Analysis of Count Data
Thursday, April 13, 2006
When response variables are composed of counts, the standard statistical methods that rely on the normal distribution are no longer applicable. Count data are comprised of positive integers and, often, many zeros. For such data, we need statistics based on Poisson or binomial distributions. I’ve spent the past few weeks analysing counts from hundreds of transects and, as is typical, a particular challenge was determining the appropriate packages to use for R. Here’s what I’ve found so far.
The first step is to get an idea of the dispersion of data points:
Means <- tapply(y, list(x1, x2), mean)
Vars <- tapply(y, list(x1, x2), var)
plot(Means, Vars, xlab="Means", ylab="Variances")
abline(a=0, b=1)
For the Poisson distribution, the mean is equal to the variance. So, we expect the points to lie along the solid line added to the plot. If the points are overdispersed, a negative binomial link function may be more appropriate. The pscl
library provides a function to test this:
library(pscl)
model.nb <- glm.nb(y ~ x, data=data)
odTest(model.nb)
summary(model.nb)
If the odTest
function rejects the null model, then the data are overdispersed relative to a Poisson distribution.
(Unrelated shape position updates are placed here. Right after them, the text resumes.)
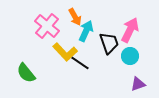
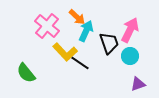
orange arrow: moved 2 px right; rotated 18 degrees counterclockwise
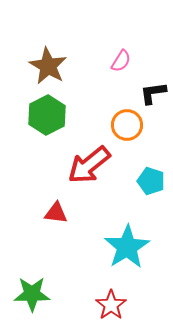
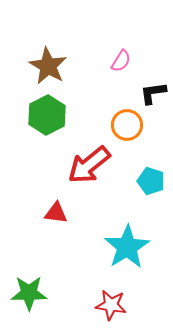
green star: moved 3 px left, 1 px up
red star: rotated 28 degrees counterclockwise
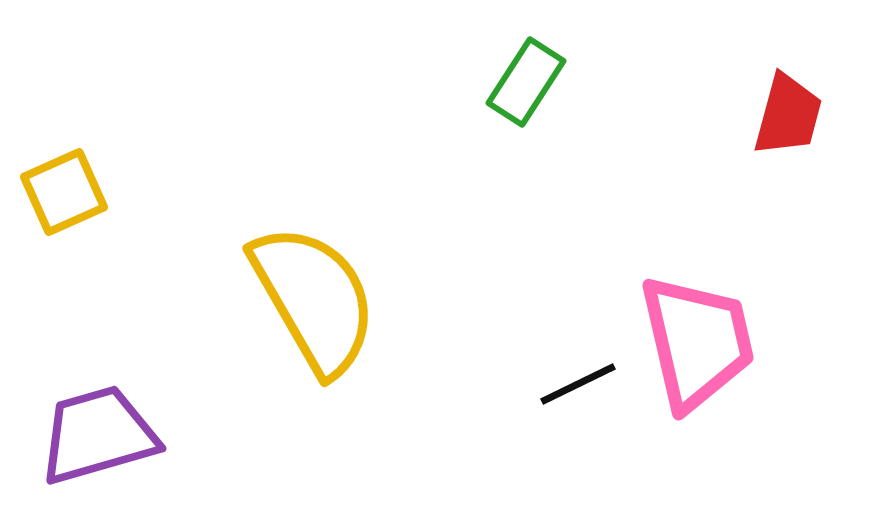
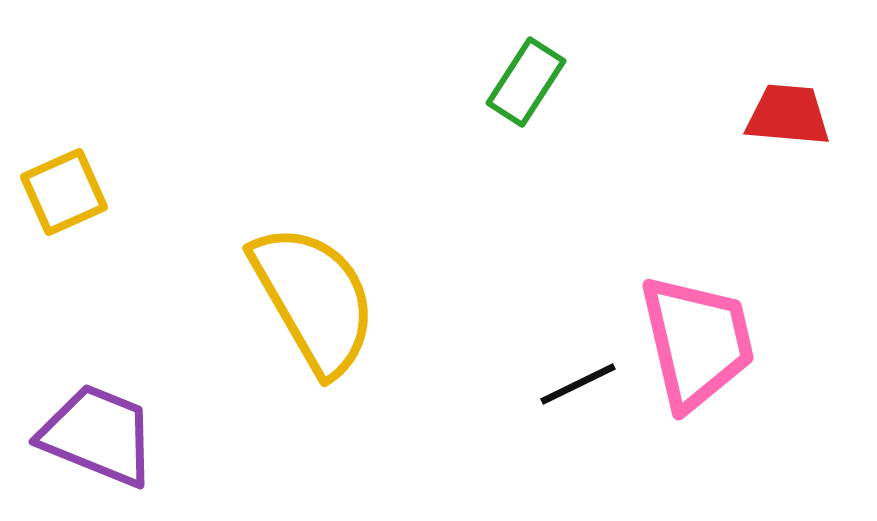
red trapezoid: rotated 100 degrees counterclockwise
purple trapezoid: rotated 38 degrees clockwise
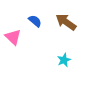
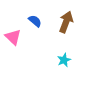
brown arrow: rotated 75 degrees clockwise
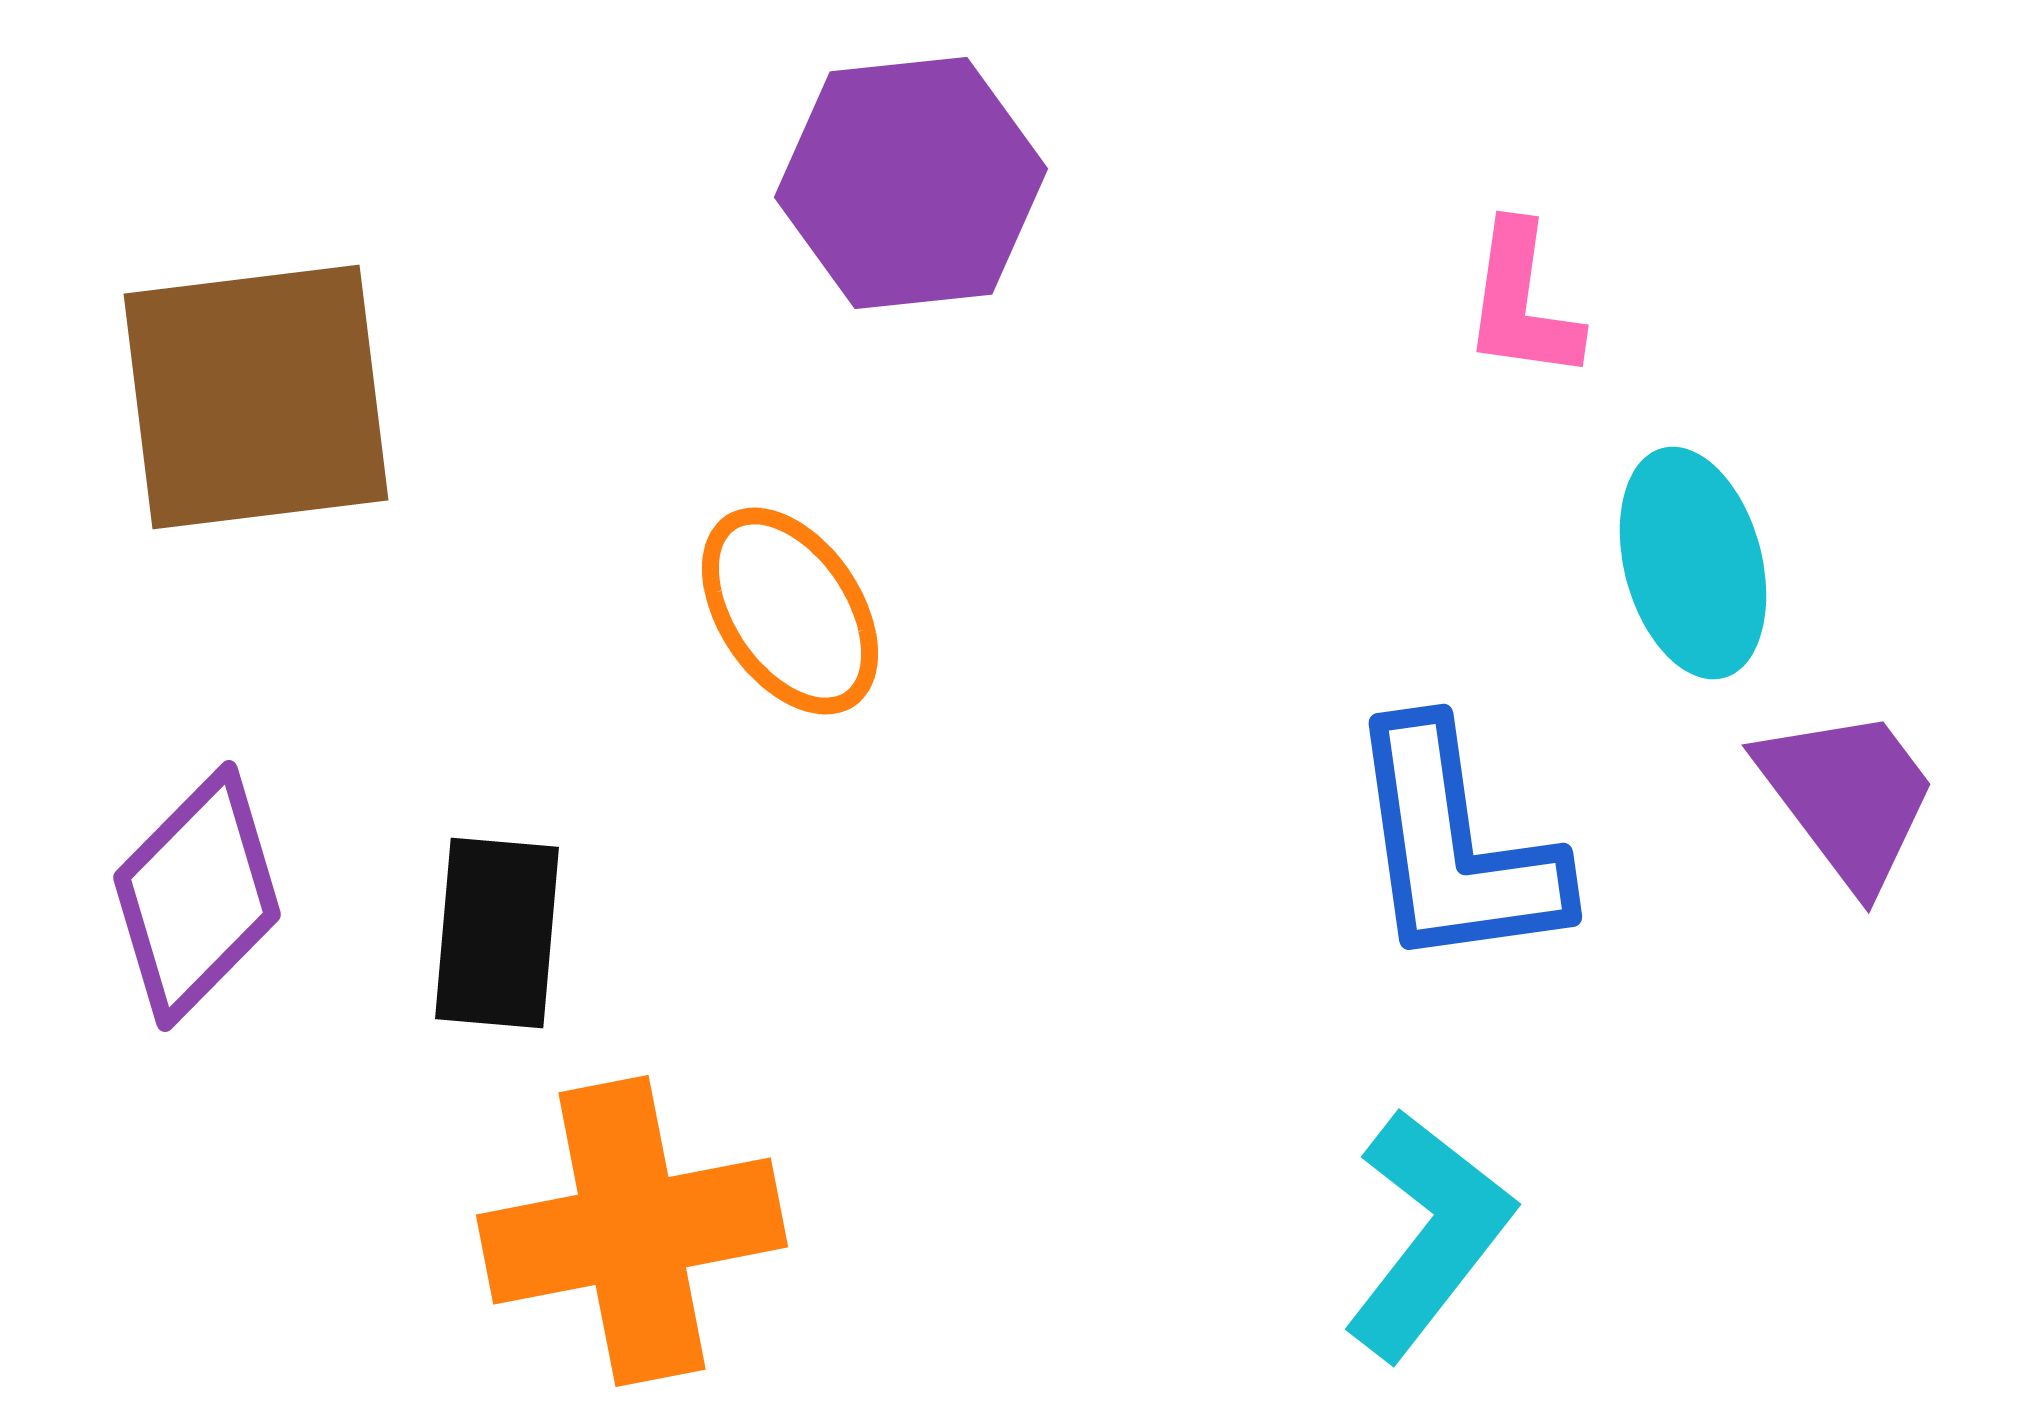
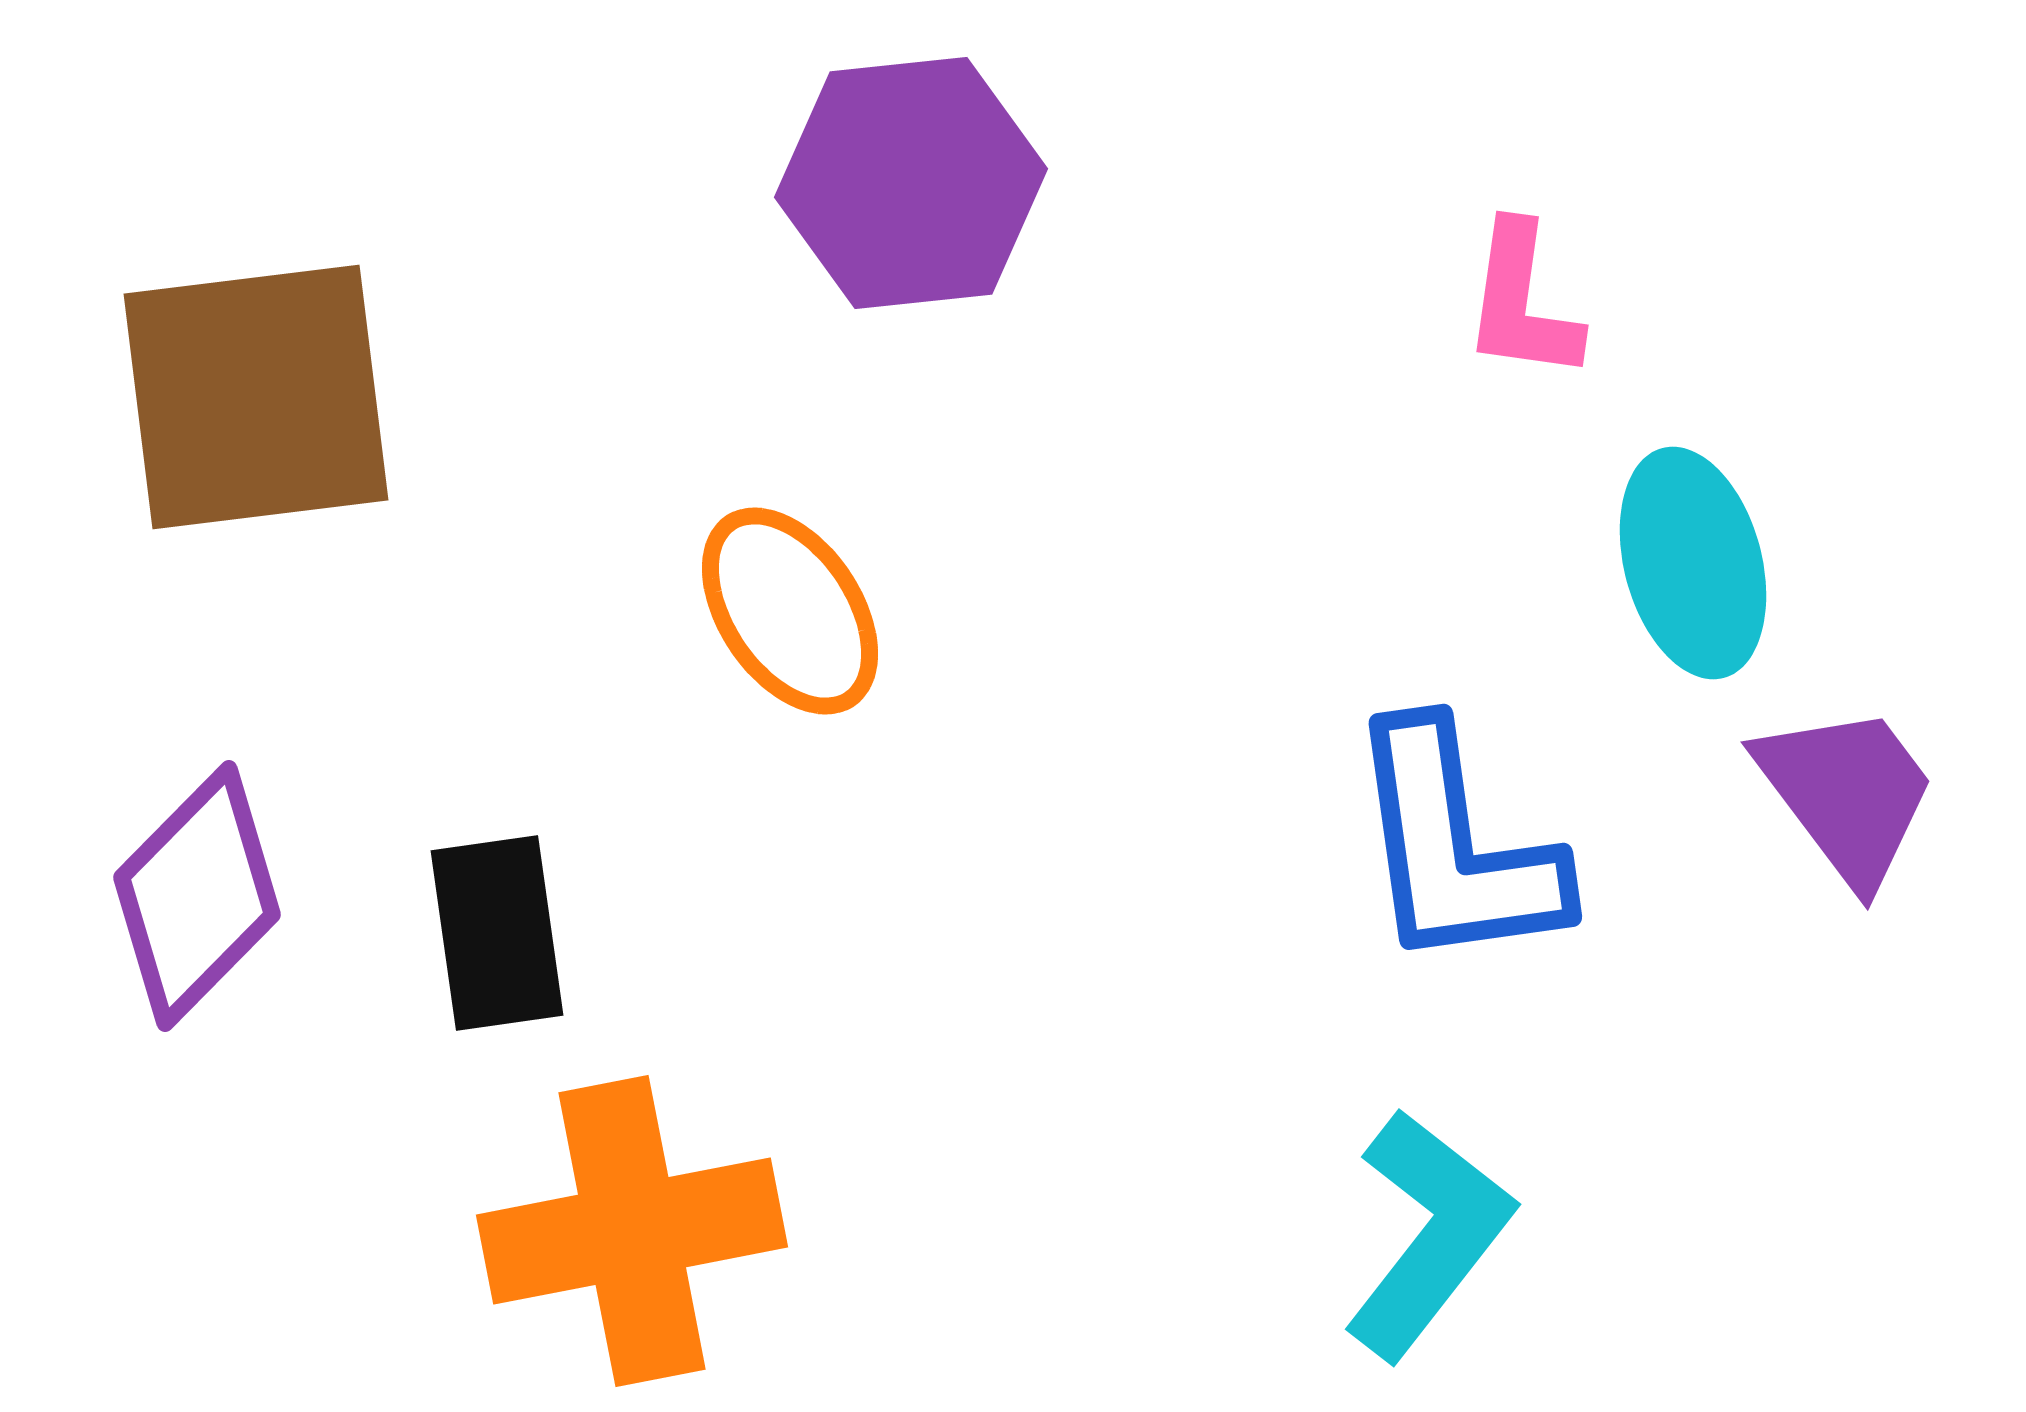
purple trapezoid: moved 1 px left, 3 px up
black rectangle: rotated 13 degrees counterclockwise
One particularly useful function is glmmPQL
from the MASS
library. This function allows for random intercepts and combined with the negative.binomial function of the same library, you can fit a negative binomial GLMM:
model.glmm.nb <- glmmPQL(y ~ x1 + x2,
random= ~ 1|transect, data=data,
family=negative.binomial(model.nb$theta))
In this case, I use the Θ estimated from the glm.nb
function in the negative.binomial
call. Also useful are the zeroinfl
function of the pscl
library for fitting zero-inflated Poisson or negative binomial models and the geeglm
function of geepack
for fitting generalized estimating equations for repeated measures. Finally, fitdistr
from MASS
allows for estimating the parameters of different distributions from empirical data.